### INSTRUCTIONS TO FOLLOW
Go through the entries below line by line and count those containing "parental"; the answer is that count alone.

::: PROVIDED INFORMATION

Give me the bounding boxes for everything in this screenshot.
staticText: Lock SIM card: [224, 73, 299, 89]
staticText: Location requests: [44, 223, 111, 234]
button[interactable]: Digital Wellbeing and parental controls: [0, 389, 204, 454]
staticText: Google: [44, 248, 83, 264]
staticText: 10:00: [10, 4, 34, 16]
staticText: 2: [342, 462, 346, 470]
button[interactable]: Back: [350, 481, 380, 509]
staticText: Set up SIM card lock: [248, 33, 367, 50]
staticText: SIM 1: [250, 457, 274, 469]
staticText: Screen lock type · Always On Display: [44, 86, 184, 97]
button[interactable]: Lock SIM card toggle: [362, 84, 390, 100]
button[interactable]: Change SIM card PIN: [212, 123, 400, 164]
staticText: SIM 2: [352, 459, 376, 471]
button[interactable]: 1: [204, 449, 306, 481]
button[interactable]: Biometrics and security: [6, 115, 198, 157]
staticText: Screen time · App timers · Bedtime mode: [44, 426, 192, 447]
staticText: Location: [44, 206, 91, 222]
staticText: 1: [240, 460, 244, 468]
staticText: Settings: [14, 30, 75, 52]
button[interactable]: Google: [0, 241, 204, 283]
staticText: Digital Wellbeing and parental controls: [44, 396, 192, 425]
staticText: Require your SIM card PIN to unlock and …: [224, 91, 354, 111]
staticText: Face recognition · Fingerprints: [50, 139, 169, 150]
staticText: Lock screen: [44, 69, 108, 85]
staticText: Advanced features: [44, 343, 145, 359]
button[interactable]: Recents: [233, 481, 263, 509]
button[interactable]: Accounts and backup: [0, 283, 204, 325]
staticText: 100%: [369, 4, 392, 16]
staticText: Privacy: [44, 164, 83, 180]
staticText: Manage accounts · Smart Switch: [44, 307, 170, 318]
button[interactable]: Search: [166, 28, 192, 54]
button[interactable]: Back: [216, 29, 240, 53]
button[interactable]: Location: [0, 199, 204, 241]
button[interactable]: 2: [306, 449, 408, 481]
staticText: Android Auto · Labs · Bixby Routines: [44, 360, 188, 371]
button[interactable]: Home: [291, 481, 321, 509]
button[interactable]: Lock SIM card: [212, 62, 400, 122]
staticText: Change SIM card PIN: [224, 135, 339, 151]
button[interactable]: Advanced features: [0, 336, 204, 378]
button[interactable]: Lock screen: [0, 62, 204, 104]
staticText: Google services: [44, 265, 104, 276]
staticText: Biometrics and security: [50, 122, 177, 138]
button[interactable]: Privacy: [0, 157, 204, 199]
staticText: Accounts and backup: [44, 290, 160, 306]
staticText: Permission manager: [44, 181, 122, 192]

::::::
::: PROVIDED INFORMATION

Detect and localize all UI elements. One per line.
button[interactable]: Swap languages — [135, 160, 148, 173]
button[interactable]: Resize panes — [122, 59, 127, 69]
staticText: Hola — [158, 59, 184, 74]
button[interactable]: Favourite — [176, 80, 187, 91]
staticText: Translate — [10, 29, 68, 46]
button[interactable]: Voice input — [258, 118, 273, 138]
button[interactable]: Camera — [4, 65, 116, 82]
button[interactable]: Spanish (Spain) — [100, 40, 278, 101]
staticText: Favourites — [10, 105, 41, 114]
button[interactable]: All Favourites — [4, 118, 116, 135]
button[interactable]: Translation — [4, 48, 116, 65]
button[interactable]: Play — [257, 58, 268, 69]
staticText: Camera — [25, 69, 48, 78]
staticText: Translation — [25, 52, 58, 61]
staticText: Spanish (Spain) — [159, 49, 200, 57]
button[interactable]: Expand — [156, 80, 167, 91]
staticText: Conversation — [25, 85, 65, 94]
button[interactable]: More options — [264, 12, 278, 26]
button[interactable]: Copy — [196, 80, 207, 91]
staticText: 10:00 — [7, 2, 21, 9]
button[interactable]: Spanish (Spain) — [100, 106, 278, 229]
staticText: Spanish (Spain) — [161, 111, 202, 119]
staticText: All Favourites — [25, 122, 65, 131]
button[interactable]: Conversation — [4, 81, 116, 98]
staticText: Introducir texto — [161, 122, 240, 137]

::::::

### EXPECTED ANSWER
2